Now, my daughter – one of the aforementioned Antichrists of order – pretty much just comes home to do her laundry and to shop.  She thinks that because I have so much extra, and it is my job to support her for the rest of her life after all,  she can just help herself and take it to her boyfriends house.

Normally I don’t really care that much, I mean how many Band-Aids will one family go through in a life time?  I’m sure after a decade or so they must lose a bit of their sticky, right?  But this last weekend was a different story.  My son was sick and said he hadn’t slept well the night before because he was sweating, and coughing, and he wanted something that would help him sleep.  I said “you need a nighttime, sniffling, sneezing, aching, coughing, stuffy-head, fever, so you can rest medicine!” and I jumped up and ran to my “closet of cures”.

I can only begin to explain my horror when I looked upon the “pharmacy” bin and there was no NyQuil.  I had two bottles in there last I looked, one half full, and the other, a brand new bottle….Nooooooooooooooooooooooooooo!

It was at that moment I remembered my daughter telling me her boyfriend was sick and could she take one of the bottles of NyQuil?  I said “sure, take the bottle that’s  half full, but leave the new one”.

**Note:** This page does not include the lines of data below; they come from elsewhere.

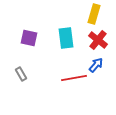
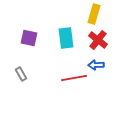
blue arrow: rotated 133 degrees counterclockwise
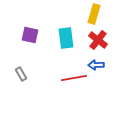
purple square: moved 1 px right, 3 px up
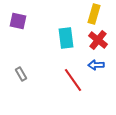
purple square: moved 12 px left, 14 px up
red line: moved 1 px left, 2 px down; rotated 65 degrees clockwise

So, I texted her asking if she had taken both – cause I knew she had.

Apparently her boyfriend doesn’t like to take medicine that has been open, so she took both bottles and then threw them both away because they had expired…recently.  I said next time he needs some medicine he can go buy his own, or have his mom buy it.

Why the hell do I have to supply him with medicine and glue and tape — I don’t even like the guy!

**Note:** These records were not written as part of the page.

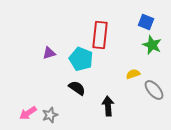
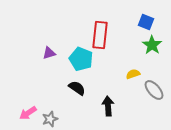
green star: rotated 12 degrees clockwise
gray star: moved 4 px down
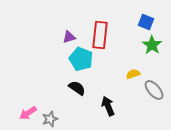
purple triangle: moved 20 px right, 16 px up
black arrow: rotated 18 degrees counterclockwise
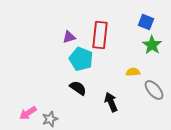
yellow semicircle: moved 2 px up; rotated 16 degrees clockwise
black semicircle: moved 1 px right
black arrow: moved 3 px right, 4 px up
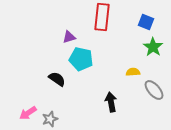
red rectangle: moved 2 px right, 18 px up
green star: moved 1 px right, 2 px down
cyan pentagon: rotated 10 degrees counterclockwise
black semicircle: moved 21 px left, 9 px up
black arrow: rotated 12 degrees clockwise
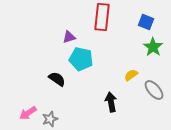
yellow semicircle: moved 2 px left, 3 px down; rotated 32 degrees counterclockwise
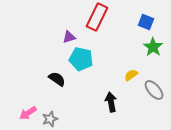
red rectangle: moved 5 px left; rotated 20 degrees clockwise
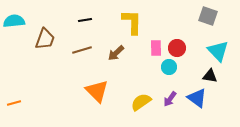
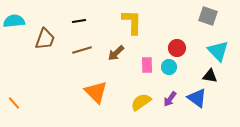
black line: moved 6 px left, 1 px down
pink rectangle: moved 9 px left, 17 px down
orange triangle: moved 1 px left, 1 px down
orange line: rotated 64 degrees clockwise
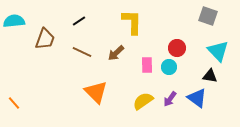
black line: rotated 24 degrees counterclockwise
brown line: moved 2 px down; rotated 42 degrees clockwise
yellow semicircle: moved 2 px right, 1 px up
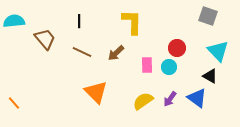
black line: rotated 56 degrees counterclockwise
brown trapezoid: rotated 60 degrees counterclockwise
black triangle: rotated 21 degrees clockwise
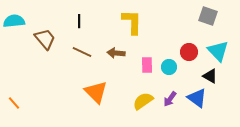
red circle: moved 12 px right, 4 px down
brown arrow: rotated 48 degrees clockwise
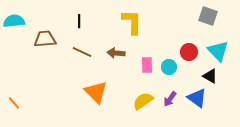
brown trapezoid: rotated 55 degrees counterclockwise
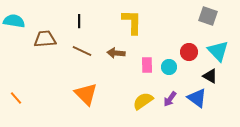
cyan semicircle: rotated 15 degrees clockwise
brown line: moved 1 px up
orange triangle: moved 10 px left, 2 px down
orange line: moved 2 px right, 5 px up
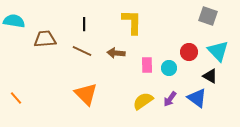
black line: moved 5 px right, 3 px down
cyan circle: moved 1 px down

She said, “Maybe you should have thought about checking if there was NyQuil hours ago when Wes was first sick.  Don’t wait till you can get mad at me for it”.  And then she reminded me that Safeway was open 24 hours, that’s where she had to go at 4:00 am because the NyQuil I gave her had expired.

I replied with something to the effect that I wasn’t going to keep a fucking tally of my medicine cabinet because she thinks I’m a free drug store (which I quickly added to my list of awesome parenting moments) and then explained that medicine doesn’t actually go bad, like milk, when it expires.

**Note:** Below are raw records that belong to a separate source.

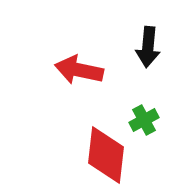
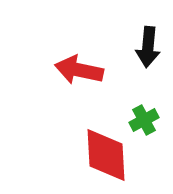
red diamond: rotated 10 degrees counterclockwise
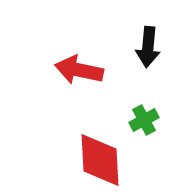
red diamond: moved 6 px left, 5 px down
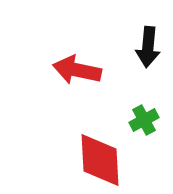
red arrow: moved 2 px left
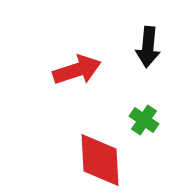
red arrow: rotated 150 degrees clockwise
green cross: rotated 28 degrees counterclockwise
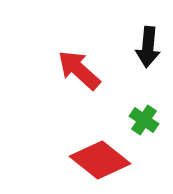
red arrow: moved 2 px right; rotated 120 degrees counterclockwise
red diamond: rotated 48 degrees counterclockwise
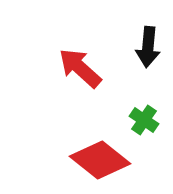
red arrow: moved 1 px right, 2 px up
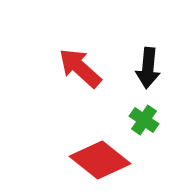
black arrow: moved 21 px down
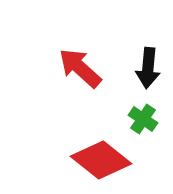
green cross: moved 1 px left, 1 px up
red diamond: moved 1 px right
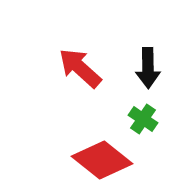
black arrow: rotated 6 degrees counterclockwise
red diamond: moved 1 px right
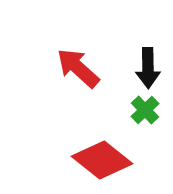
red arrow: moved 2 px left
green cross: moved 2 px right, 9 px up; rotated 12 degrees clockwise
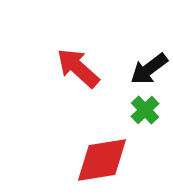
black arrow: moved 1 px right, 1 px down; rotated 54 degrees clockwise
red diamond: rotated 48 degrees counterclockwise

Then she asked “well why would it have an expiration date then?”

2 thoughts on “The Case of the Missing NyQuil

  1. Steph says:

    You would love my dad, he’s also a Costco-a-holic and Executive Member. We don’t have one here, but he travels out of town every week to a town that does have one. We all give him lists and he has a field day in there. He almost always comes back with at least 10 things that weren’t on my list “but I needed them even if I didn’t know it”. Usually it’s some kind of junk for my kids. Last week? He brought my son the mother of all bags of potatoes because my son mentioned to him how much he likes to eat baked potatoes for dinner on baseball nights. Now he can eat big ass baked potatoes to his heart’s content.

    If he didn’t go to Costco every week I would run out of stuff too. I hate to shop, HATE it. I’m not as bad as your mom, if we’re down to one roll of TP I go to the store, but it has been close a few times.

    If I run out of meds of some kind here I actually go to my mom’s. I would never take the last of what she had though and it’s generally OK because I actually pay her for them and my dad will use it as an excuse to hit Costco that week.

    If I took the last bottle of a med and she needed it, we would have a conversation identical to the one you had with your daughter I can guarantee it!!

    • Writer says:

      I do love your dad and tell him if he ever feels unappreciated there’s a room here for him in California. And…we have 5 Costco’s within a 12 mile radius of where we live 😀 I love that he bought your son a bag of potatoes, so cute. I have been banned from buying fruits and veggies in bulk, we just don’t eat them fast enough. Thanks for the comment!